Aujourd’hui, on discerne deux types de projets affiliés au crowdfunding immobilier : à court terme et à long terme. Le premier, comme nous l’explique Mowgli Frère, ne dure en général pas plus de 18 mois et consiste à racheter un bien généralement résidentiel et vide, pour le remettre à neuf et le revendre ensuite. La collecte se fait sous la forme d’une émission d’emprunt avec des taux d’intérêt reversés aux investisseurs à la fin du projet. L’avantage pour le particulier investisseur réside dans le fait que ce type de projet est rapide et que les taux d’intérêt sont souvent généreux. Donc le retour sur investissement se voit plus vite sur le compte en banque, même si ce ne sont pas ces opérations-là qui rapportent le plus d’argent. Surtout que l’ordonnance prévue par le gouvernement devrait autoriser un investissement de seulement 1000 € pour chaque investisseur particulier, ce qui limite sérieusement la possibilité de percevoir des bénéfices élevés. Pour Mowgli Frère, ce sont les projets les « moins excitants ».
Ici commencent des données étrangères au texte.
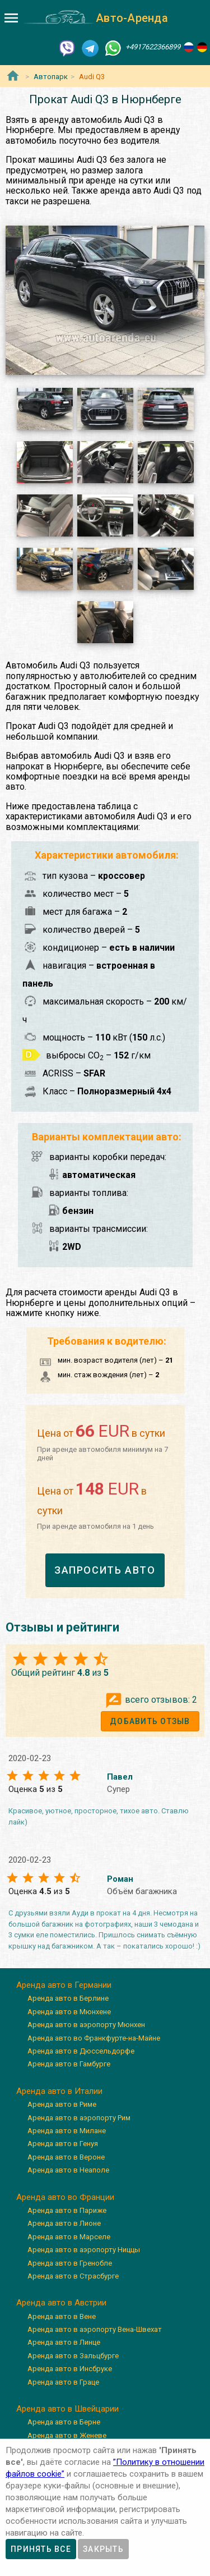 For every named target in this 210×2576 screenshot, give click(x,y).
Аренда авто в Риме (61, 2104)
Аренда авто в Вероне (66, 2157)
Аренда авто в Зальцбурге (73, 2356)
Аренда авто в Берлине (68, 1998)
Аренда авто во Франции (65, 2197)
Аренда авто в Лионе (64, 2223)
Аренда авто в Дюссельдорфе (80, 2051)
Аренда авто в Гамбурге (68, 2064)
Les projets à long terme vont eux se dérouler sur une période pouvant aller de 3 à 7 ans et travailler davantage sur le rendement locatif. En gros, chaque investisseur achète des actions au sein de la société immobilière qui propose le projet, et chacun d’entre eux touche, en fin d’année, des dividendes. Il n’y a pas de plafond d’investissement, et en cas de plus value au terme du projet, l’investisseur touche une partie du rendement. Il s’agit là de montants plus importants qui peuvent servir à la construction d’un immeuble, d’une résidence ou de bureaux. Si l’investisseur dispose d’une assez large somme, ce type de projet présente plus d’avantages avec des revenus garantis chaque année, et une fiscalité avantageuse : jusqu’à 45 000 € de défiscalisation sur l’ISF, comme nous l’expliquions dans un article précédent.


La réalité du crowdfunding immobilier permet à des particuliers d’accéder à des projets d’investissement auxquels ils n’auraient jamais pu participer, s’ils avaient dû investir seuls. Une solution d'avenir qui pourrait bien avoir son petit effet sur la relance de la construction de logements.